Working data Start Marker
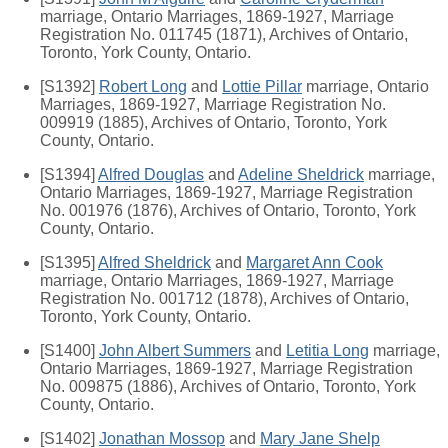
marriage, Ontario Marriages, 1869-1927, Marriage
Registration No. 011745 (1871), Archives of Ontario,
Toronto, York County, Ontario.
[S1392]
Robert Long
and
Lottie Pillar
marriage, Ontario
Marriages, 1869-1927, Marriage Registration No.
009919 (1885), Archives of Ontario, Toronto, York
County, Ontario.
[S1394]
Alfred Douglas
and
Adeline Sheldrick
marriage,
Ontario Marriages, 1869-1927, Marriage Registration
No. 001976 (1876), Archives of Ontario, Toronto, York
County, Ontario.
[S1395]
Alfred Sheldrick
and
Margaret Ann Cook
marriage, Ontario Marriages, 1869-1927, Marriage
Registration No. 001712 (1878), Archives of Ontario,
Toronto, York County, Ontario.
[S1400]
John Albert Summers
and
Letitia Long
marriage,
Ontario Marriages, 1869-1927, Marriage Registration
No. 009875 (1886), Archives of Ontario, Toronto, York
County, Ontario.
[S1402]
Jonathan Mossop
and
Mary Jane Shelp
Working data End Marker
Working data Start Marker
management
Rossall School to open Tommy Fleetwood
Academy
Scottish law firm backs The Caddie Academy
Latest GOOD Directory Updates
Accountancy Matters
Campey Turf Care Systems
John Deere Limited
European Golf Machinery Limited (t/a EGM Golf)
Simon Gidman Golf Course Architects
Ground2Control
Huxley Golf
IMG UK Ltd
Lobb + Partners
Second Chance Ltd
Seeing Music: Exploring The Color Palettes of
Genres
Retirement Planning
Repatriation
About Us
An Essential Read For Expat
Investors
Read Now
Working data End Marker
### [What this task involves]
Copy each line of the listing that carries the string "John".

### [Written answer]
John Albert Summers
John Deere Limited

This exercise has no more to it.